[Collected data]
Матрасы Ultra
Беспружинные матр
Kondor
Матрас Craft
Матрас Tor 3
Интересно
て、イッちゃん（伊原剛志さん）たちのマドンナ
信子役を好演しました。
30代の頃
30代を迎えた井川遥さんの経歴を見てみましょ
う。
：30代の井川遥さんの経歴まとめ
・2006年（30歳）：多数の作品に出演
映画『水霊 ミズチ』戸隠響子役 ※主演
--
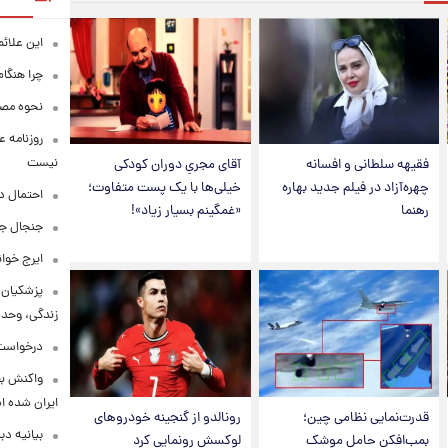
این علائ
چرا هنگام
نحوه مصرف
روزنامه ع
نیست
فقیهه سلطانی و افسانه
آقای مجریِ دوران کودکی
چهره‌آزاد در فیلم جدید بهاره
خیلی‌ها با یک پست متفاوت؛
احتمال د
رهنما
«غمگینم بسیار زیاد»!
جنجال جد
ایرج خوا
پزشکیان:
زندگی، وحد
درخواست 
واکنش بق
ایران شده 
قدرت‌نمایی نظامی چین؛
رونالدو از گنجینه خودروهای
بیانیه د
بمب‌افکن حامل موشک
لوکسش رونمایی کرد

* _ACTION ITEM_
Output only an exact transcription of the lines above from the one with "Матрасы Ultra" up to and including the one with "映画『水霊 ミズチ』戸隠響子役 ※主演".

* _SOLUTION TO THIS TASK_
Матрасы Ultra
Беспружинные матр
Kondor
Матрас Craft
Матрас Tor 3
Интересно
て、イッちゃん（伊原剛志さん）たちのマドンナ
信子役を好演しました。
30代の頃
30代を迎えた井川遥さんの経歴を見てみましょ
う。
：30代の井川遥さんの経歴まとめ
・2006年（30歳）：多数の作品に出演
映画『水霊 ミズチ』戸隠響子役 ※主演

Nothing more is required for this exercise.